GhostwritingThis is a piece written by founder, Jesse, who makes a living from ghostwriting. His site is where the hub of his business comes from. He penned this piece about the modern day world of the ghostwriting, and his experience with selling his service online.

For those who don’t know, ghostwriting is when someone anonymously writes an artist’s lyrics. It’s been part of hip-hop for many years. Big Daddy Kane wrote for Biz Markie, Jay-Z wrote for Foxy Brown, Nas wrote for Will Smith, and Skillz wrote for well, almost everyone. Until recently, ghostwriting occurred in backrooms through personal networks and was rarely acknowledged. The idea that a rapper didn’t write their own lyrics was stigmatized and the use of ghostwriters was kept secret. This was because a large part of hip-hop’s legacy is based on individual expression. If a rapper’s using someone else’s lyrics, then they were perceived to be less real.

In 2010, things have changed. The Internet and online social networking have allowed people to meet and collaborate over great distance. Everything has become a joint effort. We’ve all become interconnected and our experiences are shared. Producers and rappers can now exchange beats and vocals without ever meeting. A rapper can “outsource” their entire album online. Without leaving home, they can buy guest appearances, instrumentals and now lyrics. The rapper supplies the creative vision (like a movie director or producer) and various support crew fill in the missing pieces (like a movie screenwriter or cinematographer). The idea that ghostwritten lyrics are fake has been replaced with the idea that they’re a collaborative transmutation of the rapper’s original intent.

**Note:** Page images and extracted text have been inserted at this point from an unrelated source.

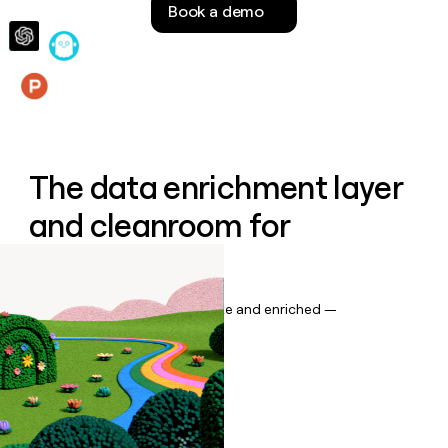
Book a demo
money
wouldn’t
decide
Features
The data enrichment layer
and cleanroom for
Salesforce
Keep your CRM data up to date and enriched —
automatically.
Book a demo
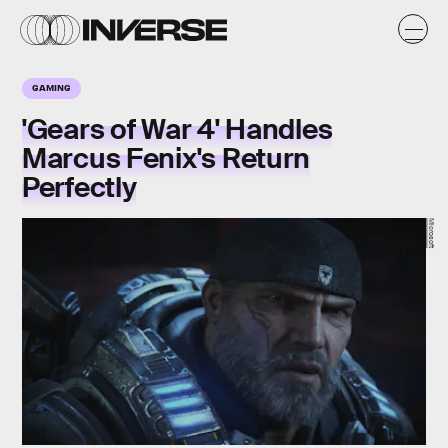
GAMING
'Gears of War 4' Handles
Marcus Fenix's Return
Perfectly
Microsoft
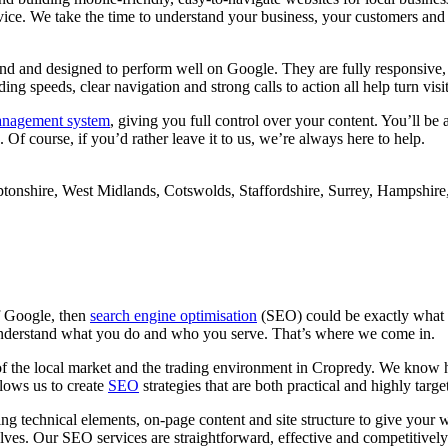
ice. We take the time to understand your business, your customers and yo
ind and designed to perform well on Google. They are fully responsive,
g speeds, clear navigation and strong calls to action all help turn visit
anagement system
, giving you full control over your content. You’ll be
Of course, if you’d rather leave it to us, we’re always here to help.
of Google, then
search engine optimisation
(SEO) could be exactly what 
s understand what you do and who you serve. That’s where we come in.
of the local market and the trading environment in Cropredy. We know h
llows us to create
SEO
strategies that are both practical and highly targe
g technical elements, on-page content and site structure to give your 
ves. Our SEO services are straightforward, effective and competitively 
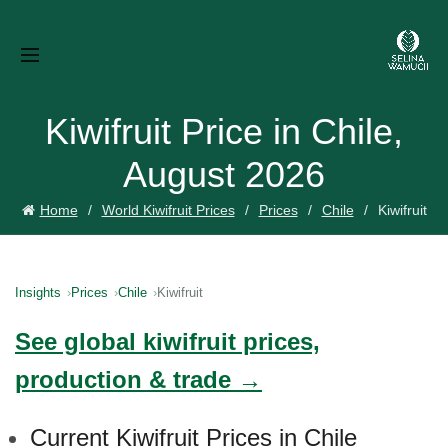
Kiwifruit Price in Chile,
August 2026
Home
World Kiwifruit Prices
Prices
Chile
Kiwifruit
Insights
Prices
Chile
Kiwifruit
See global kiwifruit prices,
production & trade →
Current Kiwifruit Prices in Chile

I started my ghostwriting business a couple years ago at the beginning of this transformation. I’d been writing for years and saw an opportunity to turn a hobby into something real. Instead of taking the traditional path of networking at concerts and sending out letters to established rappers, I built my own site. I put up samples of my lyrics, bought some basic web advertising, and posted on hip-hop message boards. The response I got was overwhelming. There was a huge untapped market of MCs looking for lyrics. I heard from MySpace rappers, YouTube rappers, local stars, posse members, international rappers, and a few established acts. Suddenly it was alright to hire a writer and the internet made it easy.

A lot of people are curious how it works. First, the artist contacts me and gives me some personal information. They tell me about their world, their slang, their favorite subject matter, their artistic influences and about their friends, family and enemies. Then I send them a sample verse to make sure I have their style down and that they feel properly represented. After that, they may request a verse, a song, or even a whole album. Payments are made in advance through PayPal.

So the big question is, “is this good for hip-hop?” My answer is yes. It absolutely is. Rapping is now open to so many more people. An up-and-coming rapper might have good flow and delivery, but struggle with writing. Now he can buy lyrics and express himself. A veteran rapper with writer’s block may not release an album for years. Now he can buy lyrics and put out new songs for his fans. The range of available music is now much wider because there are less barriers to becoming an MC. This is great for fans because it provides more variety. It also ensure the quality of lyrics can be top notch, a win for fans as well.

Finally ghostwriting allows a greater degree of collaboration. Something special happens when creative minds get together. The sum of the work they create is greater than its parts. Ghostwriting allows each person to do what they do best and thus creates a more compelling work of art.